O dia foi incrível. Megumi se divertiu muito, e Yuuji virou seu melhor amigo. Desde então, eles se tornaram inseparáveis.
Hoje, a família Gojo foi fazer um passeio, e Megumi chorou e implorou para que seus pais buscassem Yuuji. E o casal cedeu, não resistindo à aqueles olhinhos pidões que são os de Gojo Megumi.
Então, agora, os quatro seres caminhavam pelo bairro, com as duas crianças andando na frente, interagindo animadamente entre si, e os dois adultos andavam devagar, com os dedos entrelaçados atrás.
A tarde está tranquila. Logo, logo, a lua surge, exibindo seu brilho e iluminando a noite.
Yuuji está bem próximo de Megumi, apontando para algumas coisas pelas quais passam, enquanto as duas crianças riem entre si.
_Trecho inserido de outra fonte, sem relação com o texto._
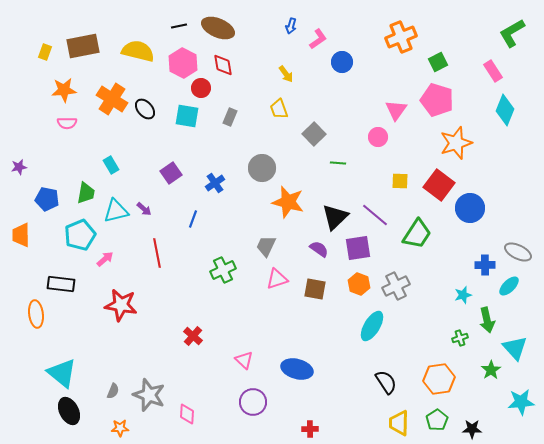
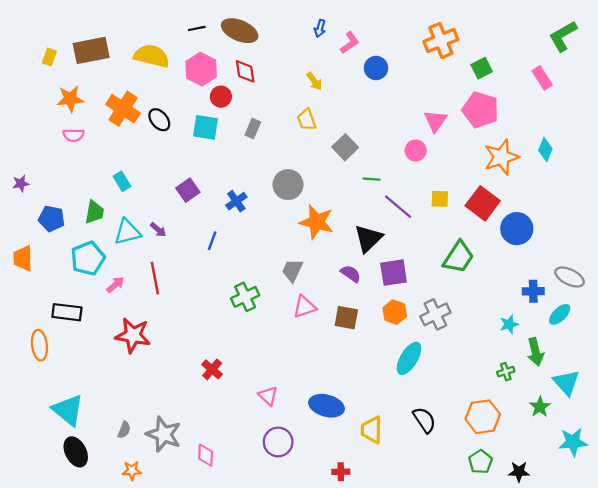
cyan diamond: (505, 110) -> (545, 149), moved, size x0.7
purple line: (375, 215) -> (398, 207), moved
red line: (157, 253) -> (155, 278), moved
yellow trapezoid: (399, 423) -> (372, 430), moved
A rua está pouco movimentada, talvez seja pelo frio, enquanto eles caminham em direção à lanchonete onde degustariam de um bom lanche.
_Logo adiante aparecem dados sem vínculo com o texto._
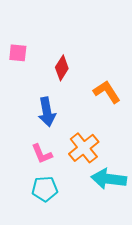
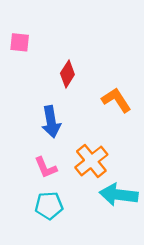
pink square: (18, 53) -> (20, 42), moved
Satoru abre a porta do estabelecimento, acenando com a cabeça para que seus companheiros entrem antes. Depois que todos já estão na lanchonete, Satoru entra também, fechando a porta atrás de si.
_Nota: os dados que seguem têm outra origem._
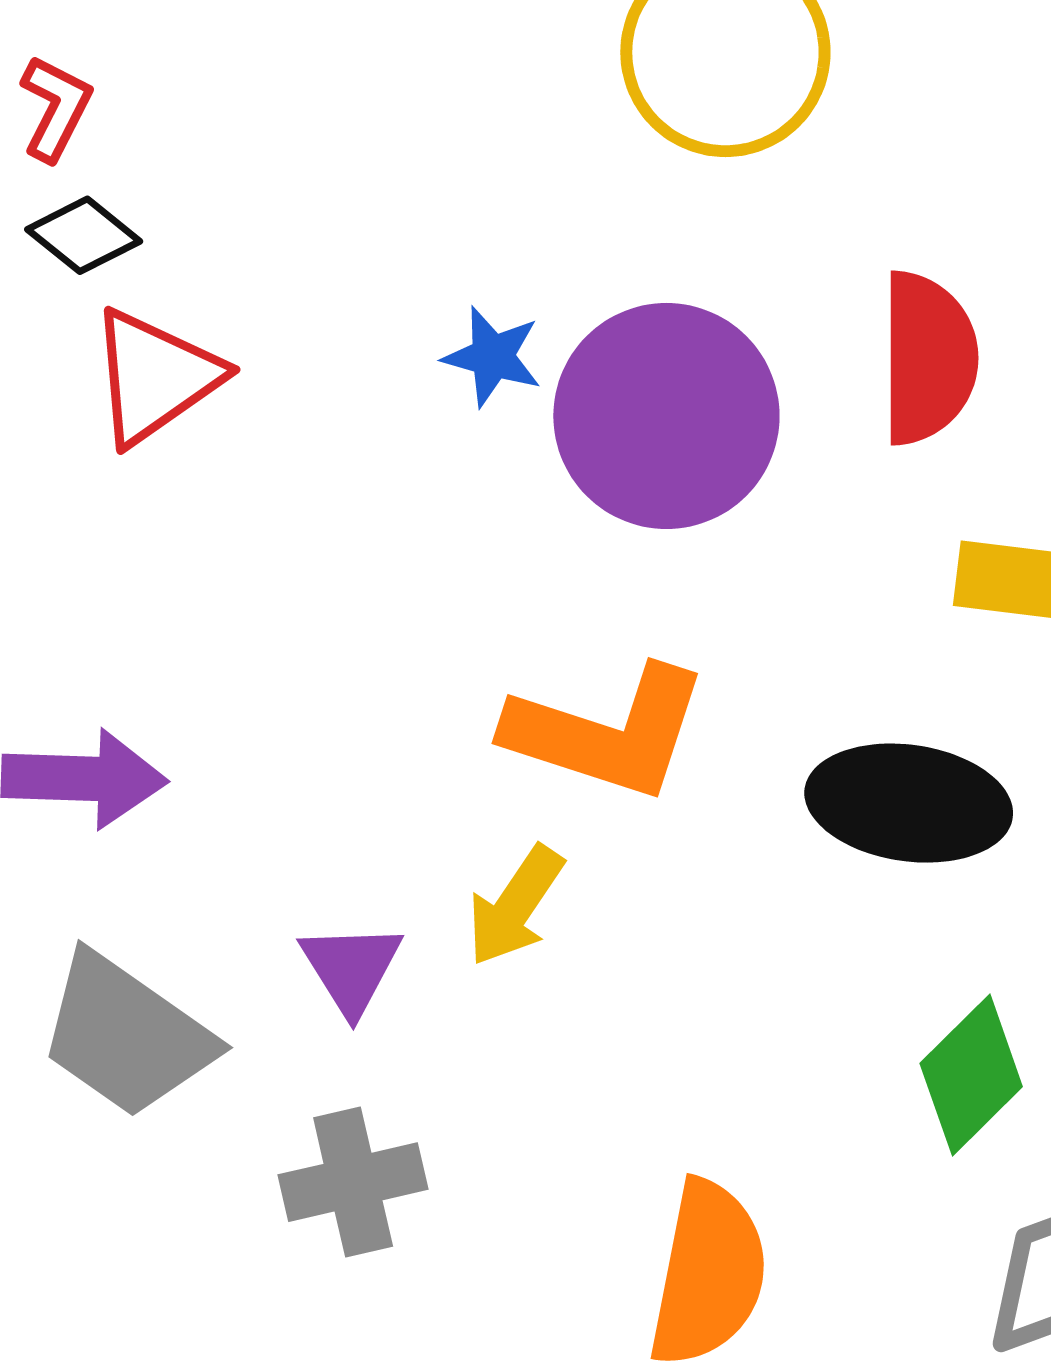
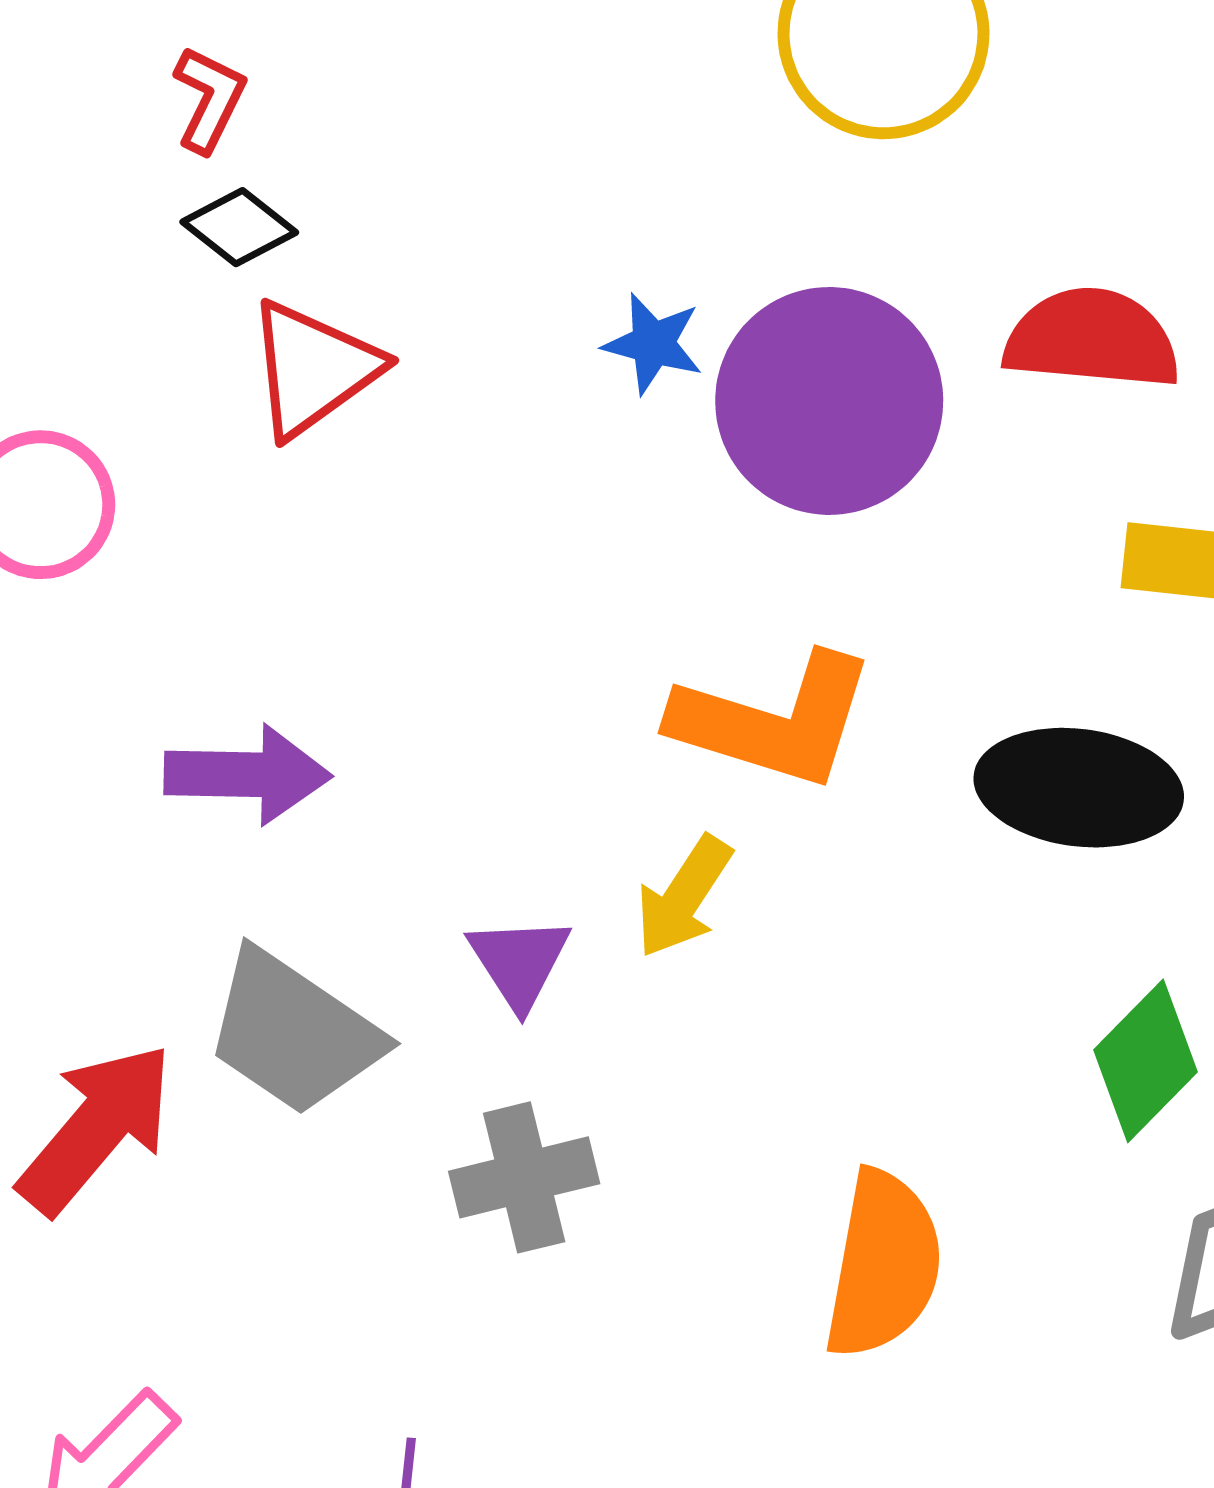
red semicircle: (928, 358) -> (1092, 339), turned -84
O local está quase vazio, apenas alguns poucos clientes em suas mesas. Satoru faz sinal para o garçom, enquanto Megumi observa o local, com seu olhar curioso e animado.
Enquanto aguardam a atenção do garçom, Satoru e Suguru se acomodam, Satoru apoiando os braços na mesa e Suguru se recostando na cadeira.
As crianças permanecem um pouco agitadas, com Yuuji falando algo animado para Megumi, enquanto o outro permanece muito atento, escutando cada palavra.
O garçom se aproxima deles com uma prancheta de pedidos, perguntando o que querem e anotando tudo. Com os pedidos feitos e anotados, ele se afasta novamente.
Satoru olha para as crianças, notando como elas estão bem animadas e agitadas. Ele coloca os braços na mesa novamente, suspirando enquanto estica as pernas.
Suguru ri um pouco ante a situação, cobrindo a boca com a mão enquanto nega com a cabeça.
— Eles estão agitados, não? — Ele comenta, se referindo ao comportamento animado das duas crianças.
— É, crianças têm uma energia ilimitada. — Satoru concorda com a cabeça, rindo também. — O Yuuji principalmente. Às vezes fico impressionado com a energia que ele tem... Não sei de onde ele tira tanta disposição.
Eles observam as crianças no banco à frente, com um olhar divertido e afetuoso.
Suguru dá uma risada da fala do marido, seus olhos virando dois risquinhos.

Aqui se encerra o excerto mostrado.